Business is booming.

How Kenyan Firm Is Making Sustainable Textiles Out Of Pineapple Waste

By Ojugbele Omotunde

As the fashion industry worldwide increasingly embraces more eco-friendly material, an innovative project in Kenya is turning leftover pineapple leaves into footwear.

Reports has it that not only does it bring in extra revenue for farmers, but it also creates jobs as people sort the leaves and extract the fibre, which is then dried, spun, and woven to make the textiles.

The project driven by Pine Kazi, is sustainable and eco-friendly.

Pineapple fibre has long been used, but is labour intensive to produce and has until recently lost out in the era of cheap cotton and synthetics.

However, the idea is gaining global attention as the fashion industry and consumers focus increasingly on sustainability.

A pineapple farmer, James Kinuthia, was quoted as saying that he now makes more money by selling pineapple suckers.

“In the past we would burn or throw away or replant pineapple suckers.”
“Later on we met with this company called Pine Kazi. We sell one sucker to them at 15 Kenya shillings each (USD $0.092),” he said.

Pine Kazi’s CEO and co-founder, Olivia Awuor, also said that about 766 million tonnes of post-harvest pineapple leaves are usually produced and they are burnt or chemically decomposed,

“Annually about 766 million tonnes of post-harvest pineapple leaves are usually produced and they are burnt or chemically decomposed.

“So, by collecting this waste, for every 1,000 tonnes of waste we collect, we reduce carbon and methane emissions by 0.28 metric tonnes,” she said.

Betterman Simidi, founder of public sanitation advocacy organisation ‘Clean Up Kenya’, said the country had a fixation with “fast fashion” and that sustainable fabrics could form part of the solution.

Kenya imports thousands of tonnes of second hand polyester clothing each year as it is cheap and readily available.

Activists say this clothing ends up in landfills and water bodies, heavily affecting the ecosystem.

“When we see innovations where they are using sustainable materials, like for example pineapple waste, to make fibres that can be used to make clothing.
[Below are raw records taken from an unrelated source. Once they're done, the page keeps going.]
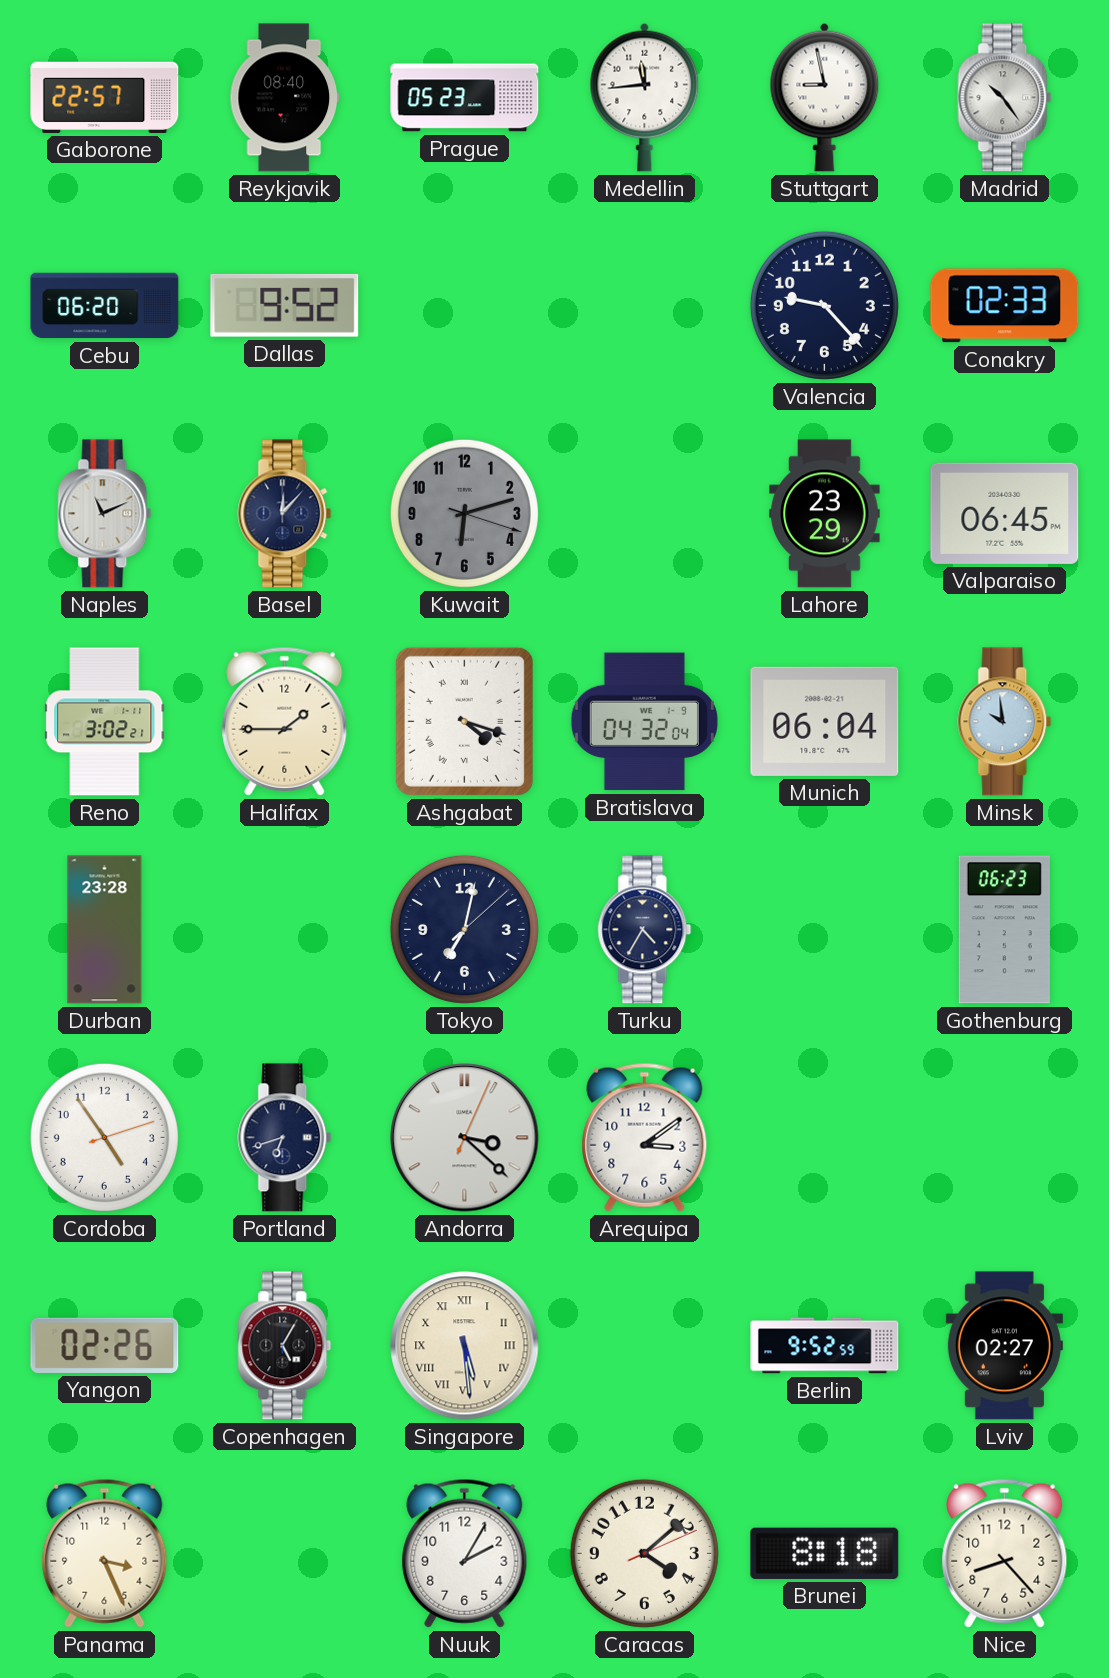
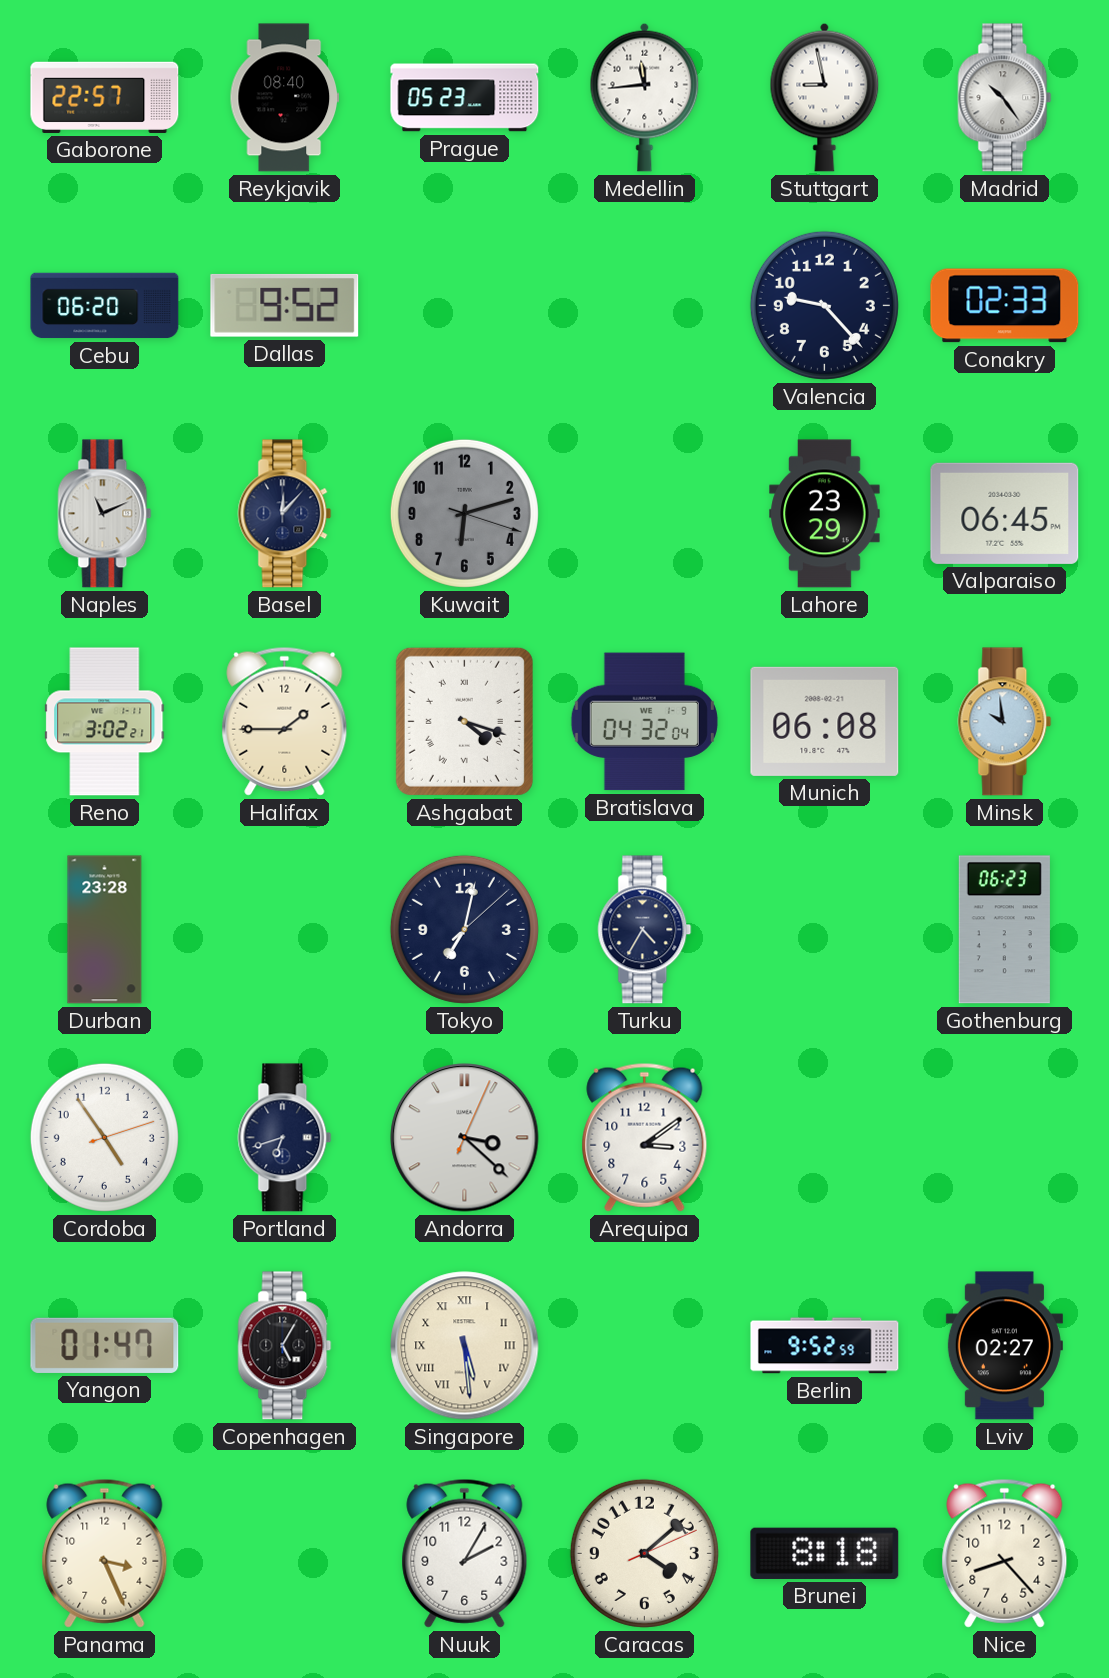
Munich: 06:04 -> 06:08
Yangon: 02:26 -> 01:47
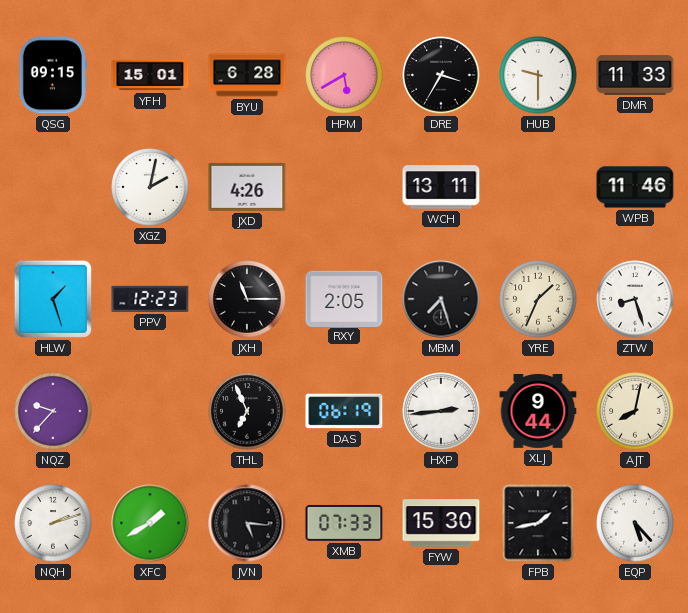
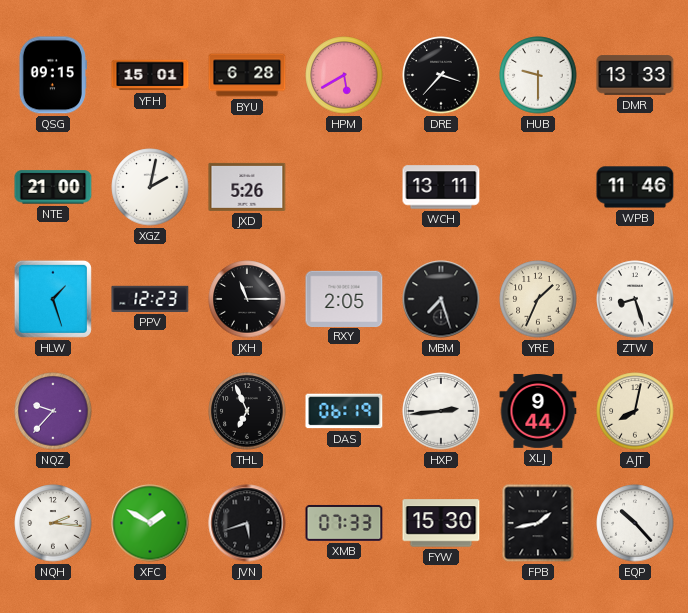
DRE: 3:35 -> 3:37
DMR: 11:33 -> 13:33
NTE: none -> 21:00
JXD: 4:26 -> 5:26
NQH: 2:12 -> 2:16
XFC: 1:40 -> 1:50
JVN: 5:16 -> 5:42
EQP: 5:23 -> 10:23
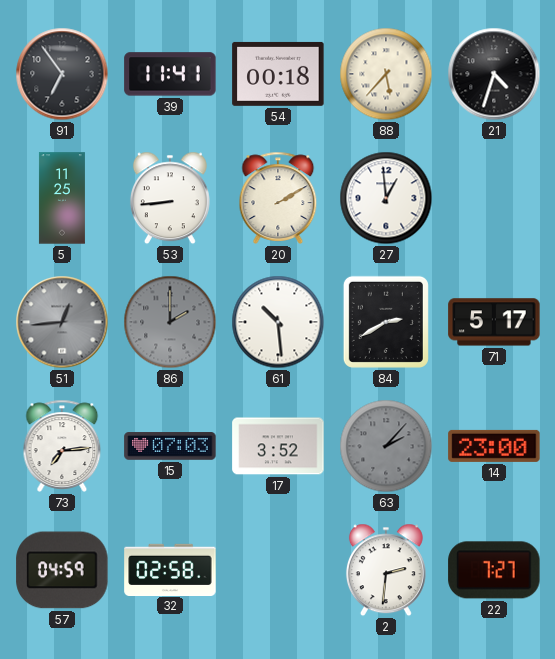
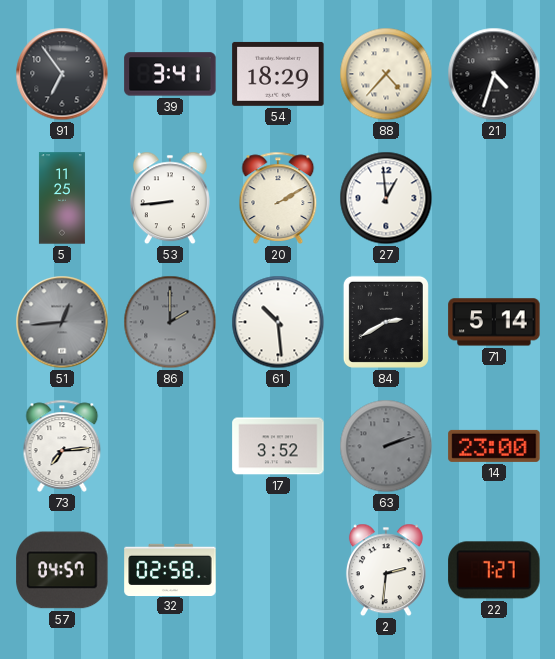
39: 11:41 -> 3:41
54: 00:18 -> 18:29
88: 5:37 -> 4:37
71: 5:17 -> 5:14
15: 07:03 -> none
63: 2:07 -> 2:12
57: 04:59 -> 04:57
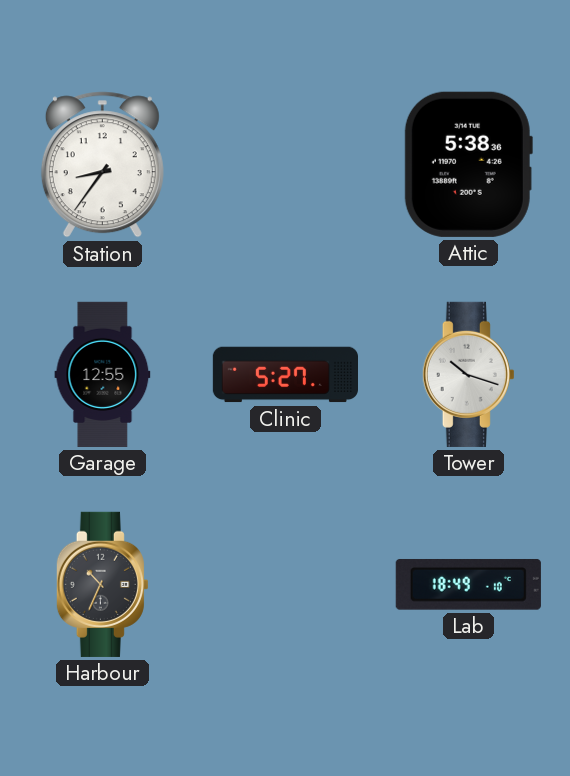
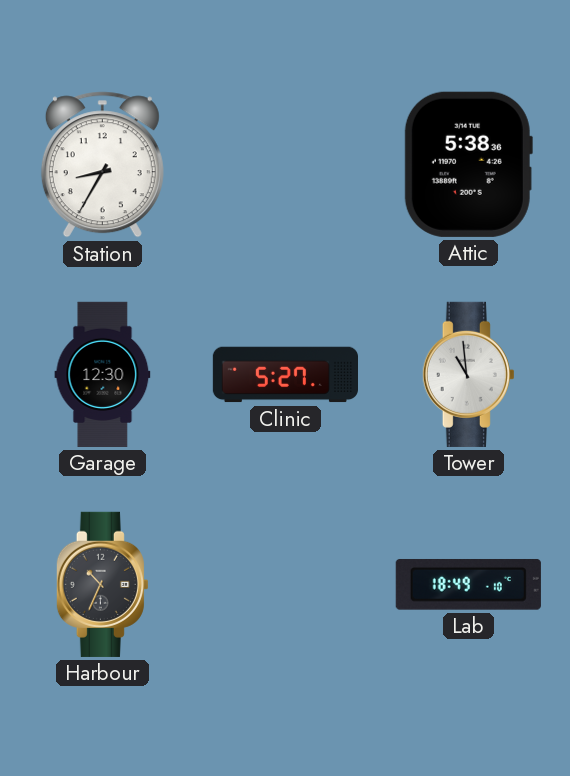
Station: 8:36 -> 8:35
Garage: 12:55 -> 12:30
Tower: 10:18 -> 10:59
These innovations are important and we need to encourage them,” said Simidi.

As a social business venture, Pine Kazi also sources labour from local communities.

“We use these textiles to make eco-friendly fashion products like shoes and bags while creating meaningful and sustainable employment to vulnerable groups in the community,” said Awuor.

However, lack of proper research and development laboratories and inadequate machinery prevents production of the shoes and bags in large quantities.

That doesn’t stop Pine Kazi dreaming big about the future, having already attracted the attention of investors and won plaudits for its sustainable credentials.

Awuor is hoping to scale-up the project to other countries that produce pineapple waste as well, so that the problem can be solved at a global scale.